Sorin's cardiac rhythm management unit expects to expand its share of both the pacemaker and defibrillator markets in the United States. “Bradycardia will drive the growth of implantable cardioverter defibrillators (ICDs) and cardiac resynchronization therapy defibrillators (CRT-Ds),” said Cerchieri. By the end of 2005, Sorin plans to launch a new generation of products to serve this market. The company's GXD II will use the same electronics platform as the company's other ICD and CRT-D products, the Alto 2, which was launched in late 2003, and the Alto 2 MSP, which will be on the market in the third quarter of 2004.
In the vascular market, Sorin produces about 7% of biocompatible stents in Europe.

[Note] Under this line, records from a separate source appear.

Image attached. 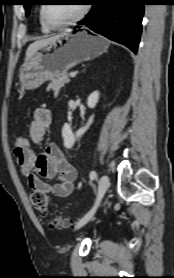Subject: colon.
Listing matches in <instances>:
<instances>
[{
	"mask_svg": "<svg viewBox=\"0 0 174 278\" xmlns=\"http://www.w3.org/2000/svg\"><path fill=\"white\" fill-rule=\"evenodd\" d=\"M30 145V140L23 136H18L15 139V147L18 150H24ZM30 201L34 209L42 215H45L48 208V197L45 193L41 191H31L30 192ZM70 225V221L67 218H54L50 222L52 228H65Z\"/></svg>",
	"mask_w": 174,
	"mask_h": 278,
	"instance_id": "obj_1",
	"label": "colon"
}]
</instances>
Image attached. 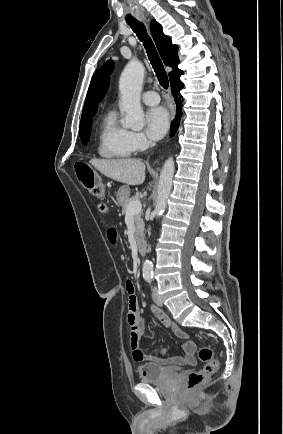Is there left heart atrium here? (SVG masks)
<instances>
[{
	"label": "left heart atrium",
	"instance_id": "1",
	"mask_svg": "<svg viewBox=\"0 0 283 434\" xmlns=\"http://www.w3.org/2000/svg\"><path fill=\"white\" fill-rule=\"evenodd\" d=\"M147 132L153 139H160L169 127V114L163 107L151 108L146 115Z\"/></svg>",
	"mask_w": 283,
	"mask_h": 434
}]
</instances>
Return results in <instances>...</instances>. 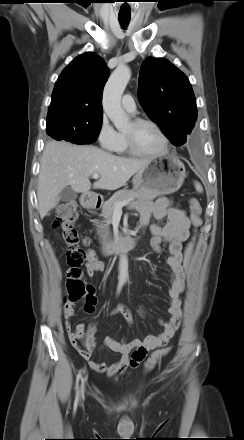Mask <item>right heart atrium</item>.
Returning a JSON list of instances; mask_svg holds the SVG:
<instances>
[{
  "label": "right heart atrium",
  "mask_w": 244,
  "mask_h": 440,
  "mask_svg": "<svg viewBox=\"0 0 244 440\" xmlns=\"http://www.w3.org/2000/svg\"><path fill=\"white\" fill-rule=\"evenodd\" d=\"M118 133L103 115L97 132V140L100 146L106 150H112L117 143Z\"/></svg>",
  "instance_id": "d8ad5b80"
}]
</instances>
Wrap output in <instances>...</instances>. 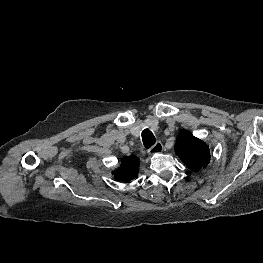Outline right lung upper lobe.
<instances>
[{
    "instance_id": "obj_1",
    "label": "right lung upper lobe",
    "mask_w": 263,
    "mask_h": 263,
    "mask_svg": "<svg viewBox=\"0 0 263 263\" xmlns=\"http://www.w3.org/2000/svg\"><path fill=\"white\" fill-rule=\"evenodd\" d=\"M139 163V158L134 155L122 158L120 167L112 172L114 178L122 182H129L137 178Z\"/></svg>"
}]
</instances>
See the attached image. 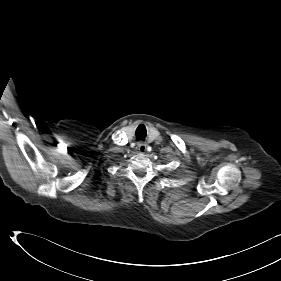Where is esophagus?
I'll return each instance as SVG.
<instances>
[{
  "mask_svg": "<svg viewBox=\"0 0 281 281\" xmlns=\"http://www.w3.org/2000/svg\"><path fill=\"white\" fill-rule=\"evenodd\" d=\"M137 146H138V150H139L141 153H143V152L146 151V144H145V143H138Z\"/></svg>",
  "mask_w": 281,
  "mask_h": 281,
  "instance_id": "obj_1",
  "label": "esophagus"
}]
</instances>
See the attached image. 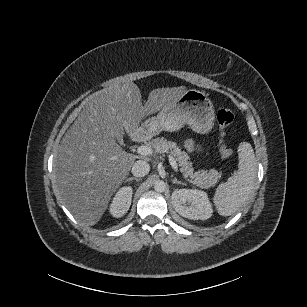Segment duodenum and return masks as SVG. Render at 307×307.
Segmentation results:
<instances>
[{
  "label": "duodenum",
  "instance_id": "obj_1",
  "mask_svg": "<svg viewBox=\"0 0 307 307\" xmlns=\"http://www.w3.org/2000/svg\"><path fill=\"white\" fill-rule=\"evenodd\" d=\"M148 134L145 131L138 130L131 136V141L135 143H140L146 141Z\"/></svg>",
  "mask_w": 307,
  "mask_h": 307
}]
</instances>
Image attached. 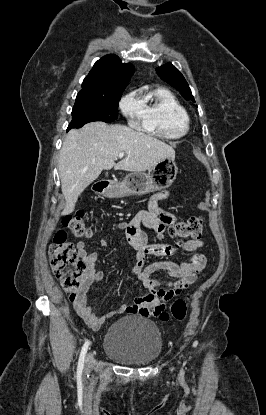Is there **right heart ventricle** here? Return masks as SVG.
I'll return each mask as SVG.
<instances>
[{
  "instance_id": "right-heart-ventricle-1",
  "label": "right heart ventricle",
  "mask_w": 266,
  "mask_h": 415,
  "mask_svg": "<svg viewBox=\"0 0 266 415\" xmlns=\"http://www.w3.org/2000/svg\"><path fill=\"white\" fill-rule=\"evenodd\" d=\"M142 127L147 132L166 139H176L189 130V116L185 107L167 89L157 88L141 98Z\"/></svg>"
}]
</instances>
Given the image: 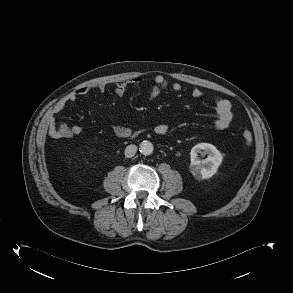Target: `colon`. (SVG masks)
Here are the masks:
<instances>
[{
    "label": "colon",
    "instance_id": "colon-1",
    "mask_svg": "<svg viewBox=\"0 0 293 293\" xmlns=\"http://www.w3.org/2000/svg\"><path fill=\"white\" fill-rule=\"evenodd\" d=\"M50 132L57 134L59 136H64L69 132V129L66 125L61 124V125L54 126V127L50 128ZM243 139H244V143L246 146L251 145L252 141H253L252 133L248 130H245L243 132Z\"/></svg>",
    "mask_w": 293,
    "mask_h": 293
}]
</instances>
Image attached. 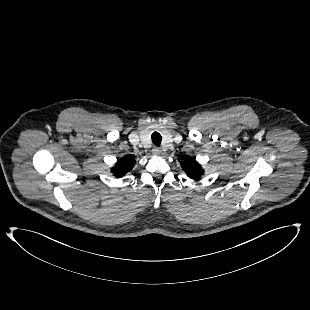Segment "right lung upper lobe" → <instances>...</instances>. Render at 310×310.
<instances>
[{"label": "right lung upper lobe", "mask_w": 310, "mask_h": 310, "mask_svg": "<svg viewBox=\"0 0 310 310\" xmlns=\"http://www.w3.org/2000/svg\"><path fill=\"white\" fill-rule=\"evenodd\" d=\"M135 164V160L131 156L121 158L111 170L116 177H122L129 172Z\"/></svg>", "instance_id": "obj_1"}]
</instances>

The company is developing a platform for a drug-eluting stent that should be on the market by the end of this year. The company will aggressively target the ICD and CRT-D markets, said Stewart. Sorin has not yet received FDA approval for its drug-eluting stent, which Stewart noted is critical to the company's growth in the vascular therapy market. The company plans to explore a strategic alliance or a distribution partnership for the stent, which is currently in clinical trials in Europe.